Twice-fried potatoes with a golden brown crust topcook.tomathouse.com
Ingredients:
- 3 large Russet Burbank potatoes, with skins
- 3 tablespoons Dijon mustard
- 1/4 cup sherry vinegar
- 1/3 cup olive or peanut oil, or shortening, for frying
- 0.5 cup thinly sliced green onions
- Flaked sea salt
Preparation:
- Preheat the oven to 200°C (400°F). Brush the potatoes, place them on a baking sheet, and bake until the thickest part is easily pierced with a knife, about 1 hour and 15 minutes. Remove the baking sheet from the oven and let the potatoes cool completely. Break the potatoes into rough 2-5 cm pieces by hand. The potatoes can be baked up to 1 day in advance and refrigerated.
- In a small bowl, combine the mustard and vinegar. Whisking constantly, add the olive oil to create an emulsified dressing.

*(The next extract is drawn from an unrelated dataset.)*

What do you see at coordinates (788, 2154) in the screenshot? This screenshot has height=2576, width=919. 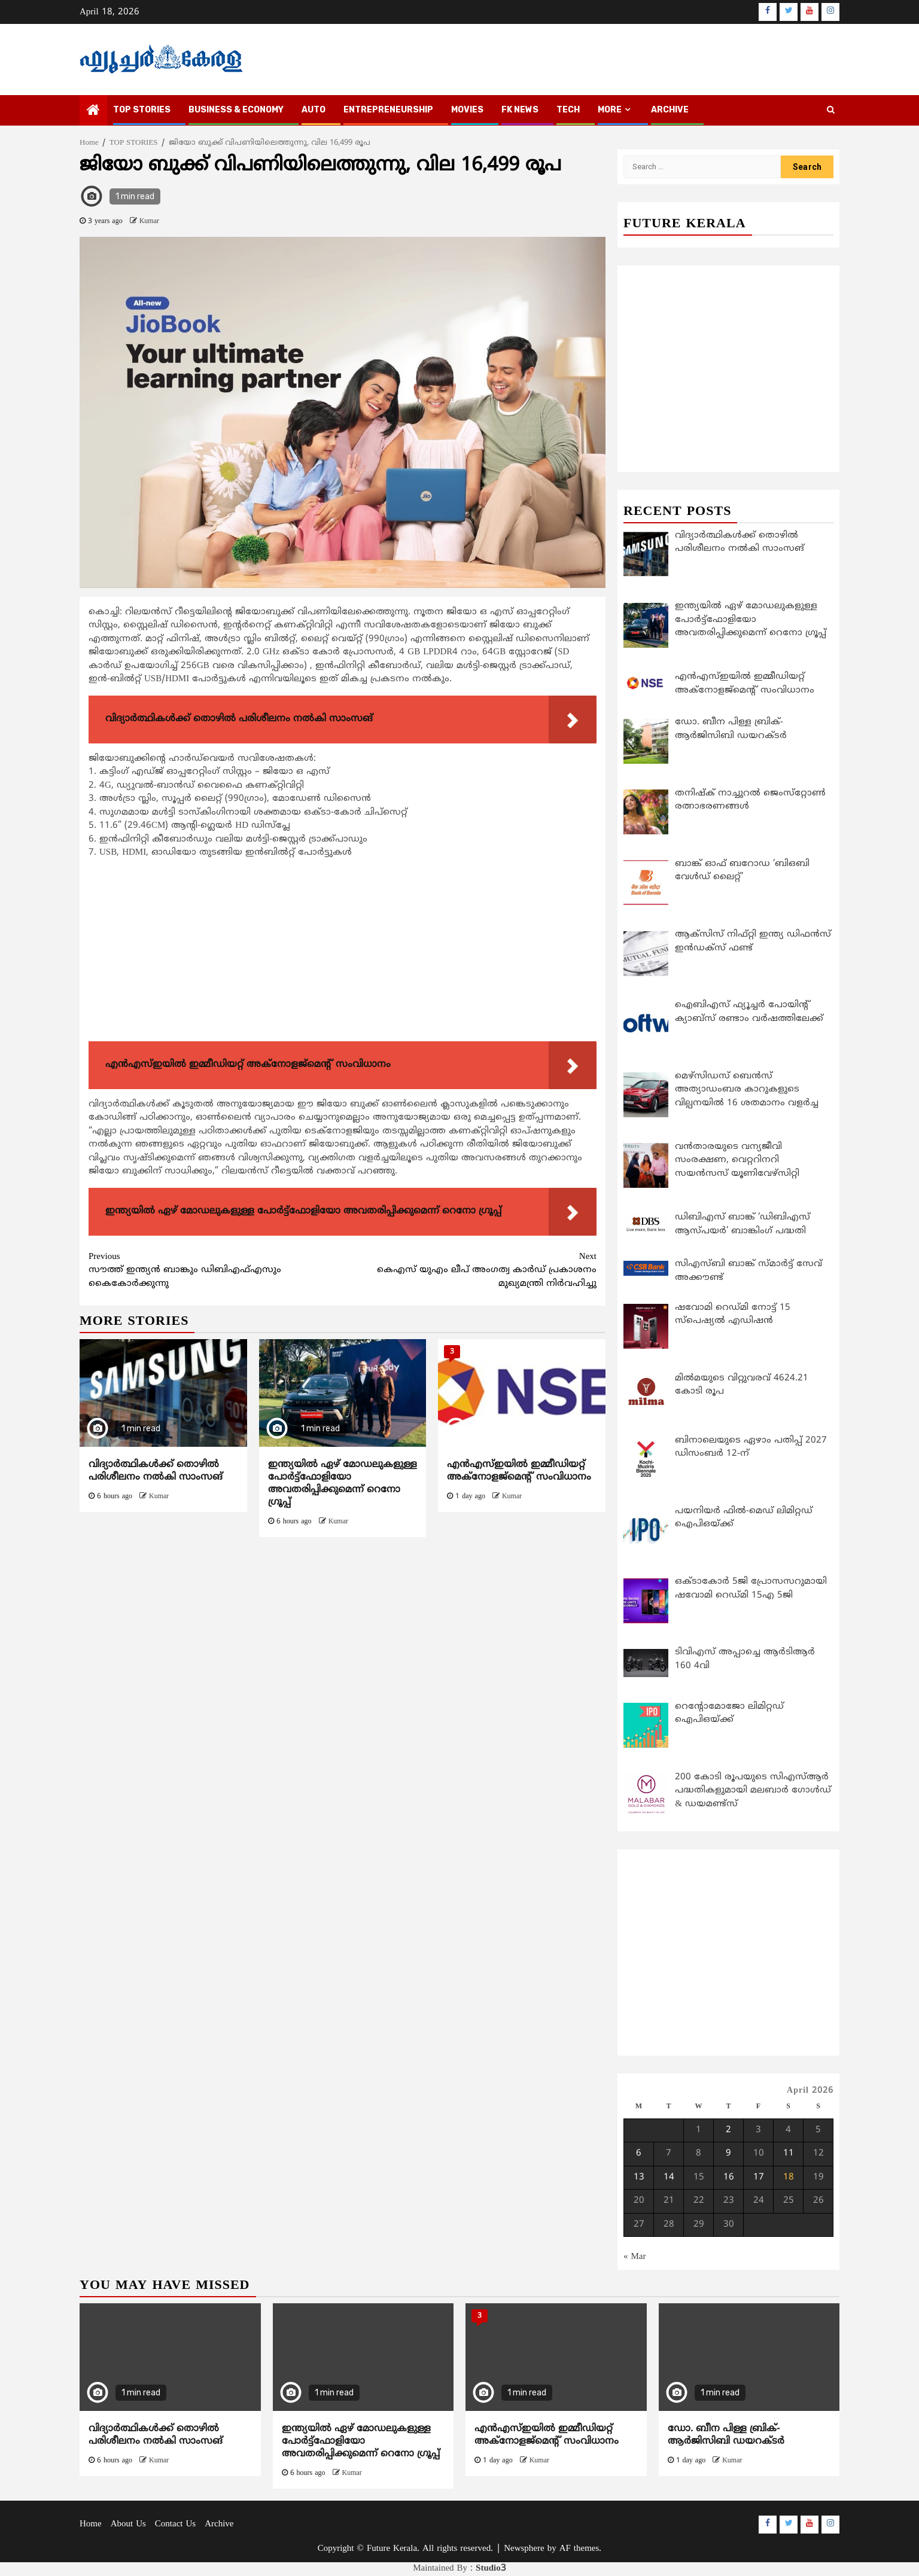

- In a deep fryer or large saucepan, heat about 4 inches of vegetable oil or shortening over medium heat to 350°F (180°C). Fry the potatoes in batches until golden brown and crispy, stirring frequently with a slotted spoon, about 4 minutes. When the potatoes are done, transfer them to a paper towel-lined plate with a slotted spoon.
- In a large bowl, combine the potatoes, onions, and enough vinaigrette to lightly coat the vegetables (about 2 tablespoons). Toss to distribute evenly. Transfer to a serving platter, sprinkle with salt, and serve.